### Your assignment
Since only part of the material below is wanted, output exactly the lines from the one with "9. Your Privacy Rights" up to and including the one with "affordability. Adobe Premiere".

:: Source data ::

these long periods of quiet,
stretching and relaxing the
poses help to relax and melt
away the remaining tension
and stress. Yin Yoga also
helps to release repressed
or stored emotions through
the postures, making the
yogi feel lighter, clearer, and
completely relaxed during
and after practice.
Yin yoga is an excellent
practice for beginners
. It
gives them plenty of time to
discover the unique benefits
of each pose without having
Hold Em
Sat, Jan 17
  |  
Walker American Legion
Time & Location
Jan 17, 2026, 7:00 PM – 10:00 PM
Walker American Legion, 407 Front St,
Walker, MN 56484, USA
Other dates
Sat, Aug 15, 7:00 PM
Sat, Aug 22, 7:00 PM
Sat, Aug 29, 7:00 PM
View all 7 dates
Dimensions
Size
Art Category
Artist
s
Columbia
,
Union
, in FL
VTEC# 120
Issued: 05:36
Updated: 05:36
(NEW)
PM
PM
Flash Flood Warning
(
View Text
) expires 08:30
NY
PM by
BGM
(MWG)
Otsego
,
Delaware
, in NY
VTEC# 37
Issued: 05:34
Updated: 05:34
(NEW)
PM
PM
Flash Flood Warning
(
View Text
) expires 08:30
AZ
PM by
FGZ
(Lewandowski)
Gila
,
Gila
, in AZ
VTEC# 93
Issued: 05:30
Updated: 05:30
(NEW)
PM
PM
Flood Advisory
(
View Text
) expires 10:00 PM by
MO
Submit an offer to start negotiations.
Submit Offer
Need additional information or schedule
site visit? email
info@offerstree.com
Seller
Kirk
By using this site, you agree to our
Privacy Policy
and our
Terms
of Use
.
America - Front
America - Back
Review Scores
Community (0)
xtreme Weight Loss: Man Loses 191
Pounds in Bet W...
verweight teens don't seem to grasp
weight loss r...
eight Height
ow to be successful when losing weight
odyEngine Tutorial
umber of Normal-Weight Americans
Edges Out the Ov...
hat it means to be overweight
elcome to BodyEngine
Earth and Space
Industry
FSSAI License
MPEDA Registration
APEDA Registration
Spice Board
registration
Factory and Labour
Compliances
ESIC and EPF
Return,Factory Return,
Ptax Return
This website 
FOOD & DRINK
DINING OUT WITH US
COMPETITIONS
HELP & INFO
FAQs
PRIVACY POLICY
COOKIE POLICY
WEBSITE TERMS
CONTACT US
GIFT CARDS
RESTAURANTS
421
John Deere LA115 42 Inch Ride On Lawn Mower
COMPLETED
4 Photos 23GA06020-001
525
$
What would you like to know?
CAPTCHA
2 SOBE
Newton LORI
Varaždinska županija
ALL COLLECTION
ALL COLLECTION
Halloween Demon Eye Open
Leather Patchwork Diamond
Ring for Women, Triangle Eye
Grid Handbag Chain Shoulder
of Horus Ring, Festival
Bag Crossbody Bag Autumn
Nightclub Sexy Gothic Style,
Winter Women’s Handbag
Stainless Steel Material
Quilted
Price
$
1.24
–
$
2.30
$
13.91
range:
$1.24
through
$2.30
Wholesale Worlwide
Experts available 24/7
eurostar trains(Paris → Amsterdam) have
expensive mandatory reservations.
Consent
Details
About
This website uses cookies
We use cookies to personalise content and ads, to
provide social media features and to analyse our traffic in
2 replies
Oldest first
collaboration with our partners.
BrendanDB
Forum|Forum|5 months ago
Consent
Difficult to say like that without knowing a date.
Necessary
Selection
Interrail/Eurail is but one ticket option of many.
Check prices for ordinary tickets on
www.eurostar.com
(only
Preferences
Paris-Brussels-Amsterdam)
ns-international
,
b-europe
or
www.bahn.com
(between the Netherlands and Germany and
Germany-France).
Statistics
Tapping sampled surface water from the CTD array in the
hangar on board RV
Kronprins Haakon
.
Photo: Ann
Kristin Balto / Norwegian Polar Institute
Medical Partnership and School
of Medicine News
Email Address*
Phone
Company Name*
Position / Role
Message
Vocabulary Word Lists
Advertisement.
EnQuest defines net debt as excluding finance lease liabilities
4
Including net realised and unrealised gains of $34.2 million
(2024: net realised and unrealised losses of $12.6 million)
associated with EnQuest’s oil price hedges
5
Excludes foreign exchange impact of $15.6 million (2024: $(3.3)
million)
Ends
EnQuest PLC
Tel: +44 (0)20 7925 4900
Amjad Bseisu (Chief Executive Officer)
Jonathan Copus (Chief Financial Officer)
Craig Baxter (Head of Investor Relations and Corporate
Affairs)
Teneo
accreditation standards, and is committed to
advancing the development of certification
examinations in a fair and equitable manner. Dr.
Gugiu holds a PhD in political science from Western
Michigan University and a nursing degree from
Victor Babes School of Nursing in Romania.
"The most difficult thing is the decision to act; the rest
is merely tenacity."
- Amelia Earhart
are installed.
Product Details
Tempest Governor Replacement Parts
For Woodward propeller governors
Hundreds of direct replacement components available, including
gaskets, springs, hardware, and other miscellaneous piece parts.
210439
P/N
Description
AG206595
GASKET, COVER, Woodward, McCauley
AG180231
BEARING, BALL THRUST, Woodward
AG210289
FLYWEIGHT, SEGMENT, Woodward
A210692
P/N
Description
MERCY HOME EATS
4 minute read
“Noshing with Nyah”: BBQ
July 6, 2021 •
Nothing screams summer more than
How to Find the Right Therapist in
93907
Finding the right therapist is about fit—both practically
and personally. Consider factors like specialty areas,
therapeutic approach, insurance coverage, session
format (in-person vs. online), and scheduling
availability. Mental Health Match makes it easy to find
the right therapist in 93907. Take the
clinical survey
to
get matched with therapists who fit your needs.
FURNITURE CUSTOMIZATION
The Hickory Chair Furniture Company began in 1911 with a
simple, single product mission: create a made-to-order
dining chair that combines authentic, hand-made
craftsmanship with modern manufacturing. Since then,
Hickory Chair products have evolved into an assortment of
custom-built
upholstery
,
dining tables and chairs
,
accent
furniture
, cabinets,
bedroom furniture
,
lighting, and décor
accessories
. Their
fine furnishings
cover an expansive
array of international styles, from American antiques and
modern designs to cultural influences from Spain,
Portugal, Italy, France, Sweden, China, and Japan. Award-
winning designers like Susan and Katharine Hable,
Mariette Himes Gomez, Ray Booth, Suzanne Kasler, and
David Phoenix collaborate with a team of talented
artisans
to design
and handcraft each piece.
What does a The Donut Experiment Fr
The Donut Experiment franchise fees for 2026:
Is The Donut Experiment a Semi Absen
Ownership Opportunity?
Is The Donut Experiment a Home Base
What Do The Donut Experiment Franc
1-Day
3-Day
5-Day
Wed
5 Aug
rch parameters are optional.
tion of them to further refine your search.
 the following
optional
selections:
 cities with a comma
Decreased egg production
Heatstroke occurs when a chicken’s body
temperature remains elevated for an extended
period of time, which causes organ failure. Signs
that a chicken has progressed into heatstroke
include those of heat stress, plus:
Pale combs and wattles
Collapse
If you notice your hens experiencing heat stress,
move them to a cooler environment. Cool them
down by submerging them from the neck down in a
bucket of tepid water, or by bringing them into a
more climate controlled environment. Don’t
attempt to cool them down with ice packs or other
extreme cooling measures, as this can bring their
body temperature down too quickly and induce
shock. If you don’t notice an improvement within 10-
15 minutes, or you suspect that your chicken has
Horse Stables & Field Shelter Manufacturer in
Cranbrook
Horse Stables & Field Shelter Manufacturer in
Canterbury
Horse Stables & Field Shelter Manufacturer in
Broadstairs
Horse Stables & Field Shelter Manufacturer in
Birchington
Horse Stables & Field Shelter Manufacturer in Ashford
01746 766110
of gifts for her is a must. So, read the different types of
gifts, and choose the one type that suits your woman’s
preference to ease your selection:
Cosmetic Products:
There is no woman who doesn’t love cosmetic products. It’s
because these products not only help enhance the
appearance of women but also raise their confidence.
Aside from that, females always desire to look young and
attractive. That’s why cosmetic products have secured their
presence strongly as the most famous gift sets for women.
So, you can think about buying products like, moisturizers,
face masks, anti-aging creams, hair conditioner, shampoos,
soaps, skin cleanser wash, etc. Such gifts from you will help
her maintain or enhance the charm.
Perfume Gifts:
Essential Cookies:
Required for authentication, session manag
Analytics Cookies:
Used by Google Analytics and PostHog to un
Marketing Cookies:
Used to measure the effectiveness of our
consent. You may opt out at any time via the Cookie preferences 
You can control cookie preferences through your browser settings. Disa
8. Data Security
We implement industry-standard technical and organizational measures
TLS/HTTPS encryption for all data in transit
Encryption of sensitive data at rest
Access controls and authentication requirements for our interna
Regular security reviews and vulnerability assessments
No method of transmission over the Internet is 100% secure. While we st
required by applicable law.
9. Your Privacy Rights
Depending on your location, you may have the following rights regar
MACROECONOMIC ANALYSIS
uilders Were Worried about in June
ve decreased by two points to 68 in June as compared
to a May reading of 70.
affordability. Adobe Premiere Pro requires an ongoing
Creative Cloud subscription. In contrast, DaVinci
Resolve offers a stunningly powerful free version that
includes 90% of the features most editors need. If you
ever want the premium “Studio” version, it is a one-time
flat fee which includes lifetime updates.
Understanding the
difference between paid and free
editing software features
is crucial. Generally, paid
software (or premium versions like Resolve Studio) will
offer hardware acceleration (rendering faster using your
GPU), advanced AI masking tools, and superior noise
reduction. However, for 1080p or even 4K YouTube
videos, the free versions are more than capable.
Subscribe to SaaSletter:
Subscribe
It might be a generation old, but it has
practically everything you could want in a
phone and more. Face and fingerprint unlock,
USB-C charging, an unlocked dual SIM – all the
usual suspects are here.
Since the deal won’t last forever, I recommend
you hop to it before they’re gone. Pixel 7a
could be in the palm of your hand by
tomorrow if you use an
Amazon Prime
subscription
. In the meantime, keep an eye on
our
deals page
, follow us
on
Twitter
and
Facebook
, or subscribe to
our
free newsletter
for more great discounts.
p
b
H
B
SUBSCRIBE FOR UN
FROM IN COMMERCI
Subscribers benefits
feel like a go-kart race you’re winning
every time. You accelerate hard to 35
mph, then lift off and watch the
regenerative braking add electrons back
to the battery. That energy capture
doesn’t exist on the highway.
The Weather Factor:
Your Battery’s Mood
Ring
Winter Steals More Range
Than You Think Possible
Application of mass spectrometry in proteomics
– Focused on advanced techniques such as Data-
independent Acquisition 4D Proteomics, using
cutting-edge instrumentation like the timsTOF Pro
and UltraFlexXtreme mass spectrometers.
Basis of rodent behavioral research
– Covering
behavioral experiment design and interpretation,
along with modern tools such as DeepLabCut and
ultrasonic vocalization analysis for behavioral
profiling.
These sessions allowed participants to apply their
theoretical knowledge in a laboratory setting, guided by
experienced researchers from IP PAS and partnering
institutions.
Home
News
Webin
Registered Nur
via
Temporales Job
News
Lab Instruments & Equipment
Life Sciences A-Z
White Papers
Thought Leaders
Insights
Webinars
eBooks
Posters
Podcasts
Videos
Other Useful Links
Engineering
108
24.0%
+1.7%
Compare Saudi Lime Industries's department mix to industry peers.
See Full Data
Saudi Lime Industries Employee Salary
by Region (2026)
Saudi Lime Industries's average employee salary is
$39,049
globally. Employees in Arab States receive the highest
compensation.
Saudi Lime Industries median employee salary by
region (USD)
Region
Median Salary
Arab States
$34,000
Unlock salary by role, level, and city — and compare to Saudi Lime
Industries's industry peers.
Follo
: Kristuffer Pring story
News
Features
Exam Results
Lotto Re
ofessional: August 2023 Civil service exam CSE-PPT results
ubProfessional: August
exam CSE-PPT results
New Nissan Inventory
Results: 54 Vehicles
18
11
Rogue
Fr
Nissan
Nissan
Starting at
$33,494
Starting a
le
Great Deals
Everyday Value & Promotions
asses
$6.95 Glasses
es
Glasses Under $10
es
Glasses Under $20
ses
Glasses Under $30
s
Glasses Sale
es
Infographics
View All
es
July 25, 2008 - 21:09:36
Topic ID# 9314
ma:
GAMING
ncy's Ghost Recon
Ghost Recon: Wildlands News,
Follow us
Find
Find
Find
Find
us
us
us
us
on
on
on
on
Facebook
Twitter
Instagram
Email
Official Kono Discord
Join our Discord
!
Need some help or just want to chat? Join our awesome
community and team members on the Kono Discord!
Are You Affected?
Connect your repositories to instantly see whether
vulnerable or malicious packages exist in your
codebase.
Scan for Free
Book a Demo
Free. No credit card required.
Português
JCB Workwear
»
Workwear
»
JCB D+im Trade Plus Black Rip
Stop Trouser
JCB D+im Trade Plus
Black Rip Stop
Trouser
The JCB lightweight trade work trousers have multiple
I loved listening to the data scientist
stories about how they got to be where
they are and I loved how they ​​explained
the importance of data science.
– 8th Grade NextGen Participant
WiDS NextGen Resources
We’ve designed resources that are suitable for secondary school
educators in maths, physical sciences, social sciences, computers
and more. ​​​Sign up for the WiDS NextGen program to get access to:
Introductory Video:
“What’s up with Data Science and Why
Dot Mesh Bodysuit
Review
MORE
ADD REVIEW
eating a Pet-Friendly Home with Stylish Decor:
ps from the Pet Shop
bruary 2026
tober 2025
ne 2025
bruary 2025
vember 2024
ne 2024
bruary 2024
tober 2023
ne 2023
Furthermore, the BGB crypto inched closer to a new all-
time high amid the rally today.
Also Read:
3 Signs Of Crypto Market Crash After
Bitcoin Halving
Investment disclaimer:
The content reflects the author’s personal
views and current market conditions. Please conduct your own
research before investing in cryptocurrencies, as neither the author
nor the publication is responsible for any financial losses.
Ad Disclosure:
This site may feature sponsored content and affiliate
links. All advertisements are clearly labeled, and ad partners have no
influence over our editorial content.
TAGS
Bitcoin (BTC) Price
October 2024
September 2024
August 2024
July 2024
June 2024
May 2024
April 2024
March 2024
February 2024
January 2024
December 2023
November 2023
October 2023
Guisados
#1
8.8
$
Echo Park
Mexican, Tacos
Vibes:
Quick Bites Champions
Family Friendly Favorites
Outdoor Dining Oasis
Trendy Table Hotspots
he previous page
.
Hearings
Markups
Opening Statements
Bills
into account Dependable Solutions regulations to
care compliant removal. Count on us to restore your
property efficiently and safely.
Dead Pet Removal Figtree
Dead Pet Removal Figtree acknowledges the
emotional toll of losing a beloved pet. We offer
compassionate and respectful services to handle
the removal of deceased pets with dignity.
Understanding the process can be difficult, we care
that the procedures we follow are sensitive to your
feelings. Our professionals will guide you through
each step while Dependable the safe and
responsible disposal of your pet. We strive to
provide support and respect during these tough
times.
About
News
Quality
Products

:::

### Response to the exercise
9. Your Privacy Rights
Depending on your location, you may have the following rights regar
MACROECONOMIC ANALYSIS
uilders Were Worried about in June
ve decreased by two points to 68 in June as compared
to a May reading of 70.
affordability. Adobe Premiere Pro requires an ongoing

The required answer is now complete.